Abstract: Business appraisal professionals use a variety of different methodologies to estimate the value of privately held businesses. These professionals also come from a diverse set of backgrounds, from academics to consultants to business brokers to venture capitalists. The valuations derived effect a broad array of market participants including, but not limited to, venture capitalists, lenders, business purchasers and sellers, and appraisers in legal settings such as the dissolution of a partnership or a marriage. This paper seeks to obtain information on actual appraisals and subsequent transacted values to gain insight into whether specific appraiser backgrounds and/or methodology selections generate consistent deviations from actual transacted prices.

Keywords: Survey, business appraisal

Name: Ari Yezegel

Project Title: The Value of Columnists' Recommendations

Abstract: This study empirically evaluates the value of recommendations made in three leading business magazines; Business Week, Forbes, and Fortune, during the period 2000-2003. We document that the choice of index and benchmark model leads to significant differences in inferences made concerning the value of the recommendations.
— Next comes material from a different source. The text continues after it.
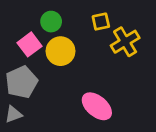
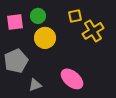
pink square: (30, 44) -> (15, 22), moved, turned 30
gray triangle: (13, 114) -> (35, 85), moved

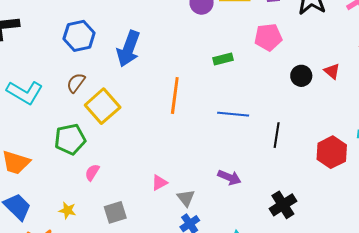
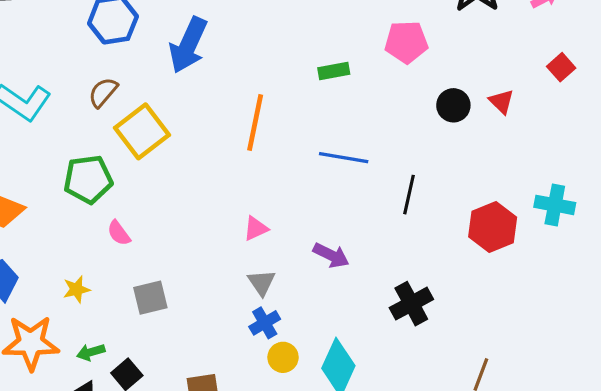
pink semicircle: (92, 172) -> (119, 233), turned -72
pink triangle: (159, 183) -> (256, 228), moved
yellow star: (67, 210) -> (76, 289), turned -30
Furthermore, using a Carhart four factor model, abnormal returns accumulated by the recommendations of Business Week and Fortune magazines are found to be negative in the short term. For a longer horizon (one year buy and hold period) none of the magazines provide significant abnormal returns.

Name: Marietta Peytcheva
Project Title: Does Sampling Plan Influence Evidence Interpretation in an Audit Context?

Abstract: This study contributes to the literature on probabilistic inference by examining empirically the relevance of the sampling plan to judgment in an audit context. Although research on decision-making under uncertainty has concluded that human judgment generally violates Bayesian probabilistic reasoning, arguments can be made that statistical intuition conforms better to the frequentist paradigm of inference. Bayesians and frequentists disagree about the importance of the sampling plan in evidence interpretation. Knowledge of the sampling plan is essential to frequentist inference – the same evidence can lead to different decisions about a hypothesis, depending on the sampling plan used to obtain the evidence. Bayesians, on the other hand, maintain that once the evidence is observed, sampling plan is irrelevant to inference about the hypothesis of interest. If decision-makers behave consistently with the frequentist hypothesis, inferential value will be attributed to the sampling plan used to obtain evidence in an audit context. Our results support this hypothesis.